EXERCISE INPUTS:
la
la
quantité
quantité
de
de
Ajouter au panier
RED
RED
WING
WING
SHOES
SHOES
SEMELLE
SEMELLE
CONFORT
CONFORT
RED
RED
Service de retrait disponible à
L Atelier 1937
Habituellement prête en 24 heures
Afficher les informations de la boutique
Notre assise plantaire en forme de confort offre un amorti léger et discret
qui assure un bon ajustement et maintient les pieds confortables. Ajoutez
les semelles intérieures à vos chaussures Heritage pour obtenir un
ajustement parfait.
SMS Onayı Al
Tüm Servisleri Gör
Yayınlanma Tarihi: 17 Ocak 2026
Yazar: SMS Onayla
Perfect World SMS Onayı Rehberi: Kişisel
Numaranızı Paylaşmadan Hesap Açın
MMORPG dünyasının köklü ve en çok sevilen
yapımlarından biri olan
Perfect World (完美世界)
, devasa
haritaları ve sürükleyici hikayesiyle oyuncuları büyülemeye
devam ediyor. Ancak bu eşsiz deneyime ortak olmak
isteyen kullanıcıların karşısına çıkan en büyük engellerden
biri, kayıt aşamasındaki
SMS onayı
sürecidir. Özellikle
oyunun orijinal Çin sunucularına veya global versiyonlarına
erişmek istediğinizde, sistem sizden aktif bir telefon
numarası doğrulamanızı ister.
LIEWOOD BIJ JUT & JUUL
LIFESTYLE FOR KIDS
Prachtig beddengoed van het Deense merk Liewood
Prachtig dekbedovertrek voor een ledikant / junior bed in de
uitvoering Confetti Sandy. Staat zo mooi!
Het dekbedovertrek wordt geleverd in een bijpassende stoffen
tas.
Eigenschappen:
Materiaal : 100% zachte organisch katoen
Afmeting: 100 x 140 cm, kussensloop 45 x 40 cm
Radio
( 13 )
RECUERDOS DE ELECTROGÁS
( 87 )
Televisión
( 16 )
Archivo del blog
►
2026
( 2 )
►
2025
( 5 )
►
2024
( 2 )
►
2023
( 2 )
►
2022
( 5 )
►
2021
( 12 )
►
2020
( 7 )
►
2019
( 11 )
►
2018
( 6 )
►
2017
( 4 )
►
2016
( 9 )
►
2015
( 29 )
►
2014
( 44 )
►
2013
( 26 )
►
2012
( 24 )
==
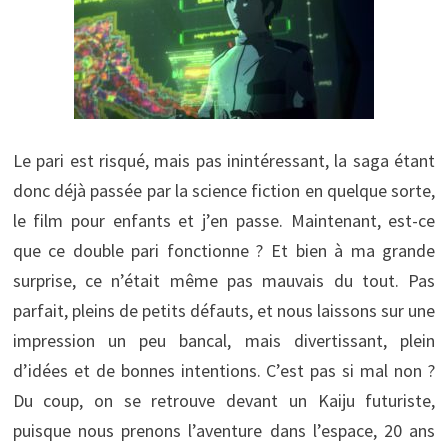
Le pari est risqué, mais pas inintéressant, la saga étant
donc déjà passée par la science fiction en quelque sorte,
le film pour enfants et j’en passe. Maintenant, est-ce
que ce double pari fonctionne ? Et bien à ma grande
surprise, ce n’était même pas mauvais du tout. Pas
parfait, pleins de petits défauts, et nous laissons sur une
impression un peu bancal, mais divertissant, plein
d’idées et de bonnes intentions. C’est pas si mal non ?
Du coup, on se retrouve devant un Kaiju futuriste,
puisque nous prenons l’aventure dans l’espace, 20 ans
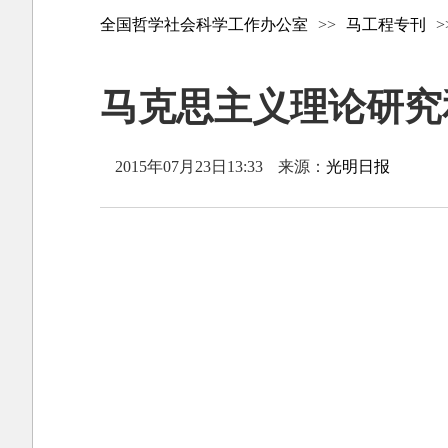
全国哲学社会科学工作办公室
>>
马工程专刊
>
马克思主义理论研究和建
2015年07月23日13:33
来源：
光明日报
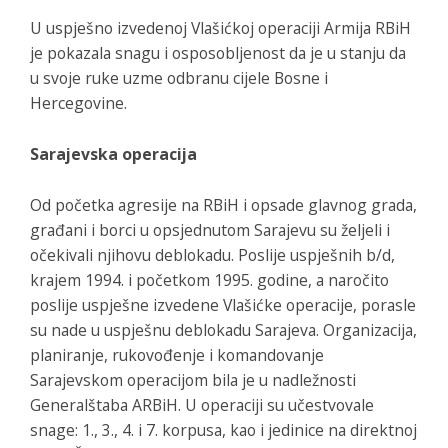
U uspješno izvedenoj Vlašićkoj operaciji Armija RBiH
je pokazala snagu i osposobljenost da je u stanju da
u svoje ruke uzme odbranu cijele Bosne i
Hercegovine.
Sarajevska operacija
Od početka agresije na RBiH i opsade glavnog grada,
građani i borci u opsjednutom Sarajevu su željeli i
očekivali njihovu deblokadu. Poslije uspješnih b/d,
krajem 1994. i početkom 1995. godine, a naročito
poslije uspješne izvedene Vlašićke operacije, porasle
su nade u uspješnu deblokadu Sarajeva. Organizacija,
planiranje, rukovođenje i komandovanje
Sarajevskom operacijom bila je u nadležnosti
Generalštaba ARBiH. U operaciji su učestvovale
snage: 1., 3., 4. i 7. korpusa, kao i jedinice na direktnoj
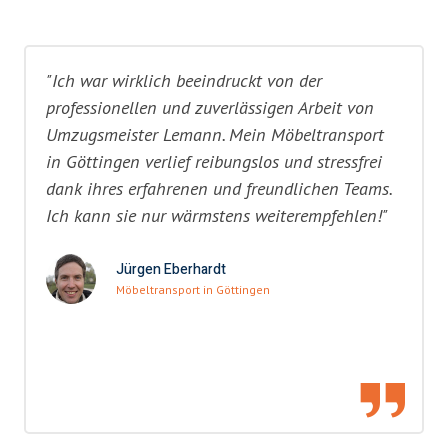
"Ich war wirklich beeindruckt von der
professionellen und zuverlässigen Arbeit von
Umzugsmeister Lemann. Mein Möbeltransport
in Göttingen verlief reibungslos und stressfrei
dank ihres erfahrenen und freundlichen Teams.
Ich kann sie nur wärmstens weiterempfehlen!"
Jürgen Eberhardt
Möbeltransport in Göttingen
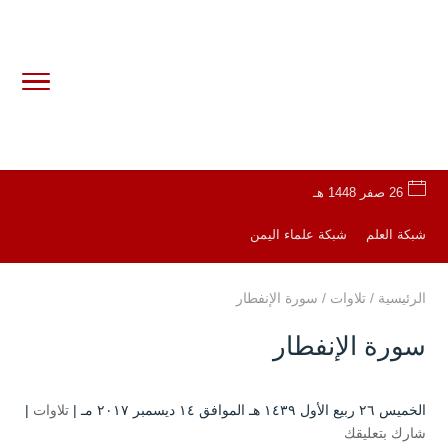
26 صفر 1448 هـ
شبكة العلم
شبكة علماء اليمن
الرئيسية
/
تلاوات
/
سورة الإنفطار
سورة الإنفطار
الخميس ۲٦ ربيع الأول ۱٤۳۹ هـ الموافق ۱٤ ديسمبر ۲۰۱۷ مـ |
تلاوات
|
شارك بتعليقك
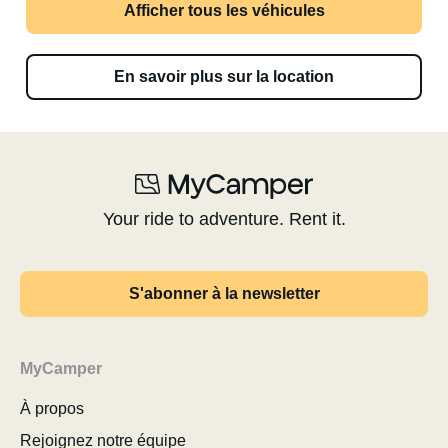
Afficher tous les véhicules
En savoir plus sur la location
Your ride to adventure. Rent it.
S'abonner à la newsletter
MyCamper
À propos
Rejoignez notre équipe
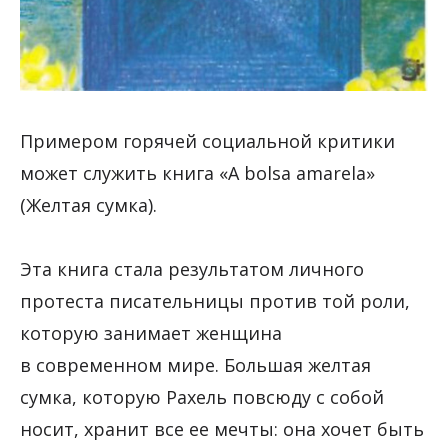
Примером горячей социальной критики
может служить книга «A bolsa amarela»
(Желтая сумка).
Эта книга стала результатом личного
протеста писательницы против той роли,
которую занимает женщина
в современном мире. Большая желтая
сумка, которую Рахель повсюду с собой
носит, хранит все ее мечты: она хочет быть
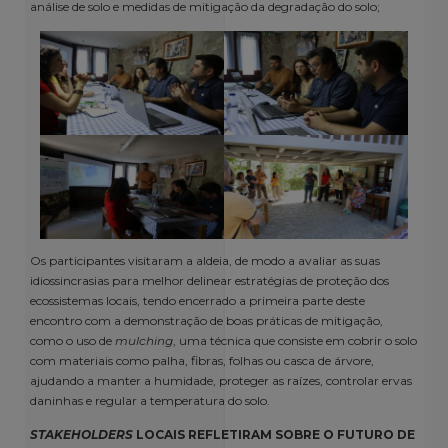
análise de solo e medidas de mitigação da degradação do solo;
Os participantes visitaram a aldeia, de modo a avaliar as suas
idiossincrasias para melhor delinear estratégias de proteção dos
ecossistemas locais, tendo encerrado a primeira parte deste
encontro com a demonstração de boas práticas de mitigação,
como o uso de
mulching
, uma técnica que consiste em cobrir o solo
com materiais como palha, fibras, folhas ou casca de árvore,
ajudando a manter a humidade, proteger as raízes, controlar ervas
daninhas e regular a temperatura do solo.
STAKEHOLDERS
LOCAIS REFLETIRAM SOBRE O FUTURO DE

TASK PROMPT:
The number of lines in the data holding the string "книга" is the whole answer.

YOUR RESPONSE:
2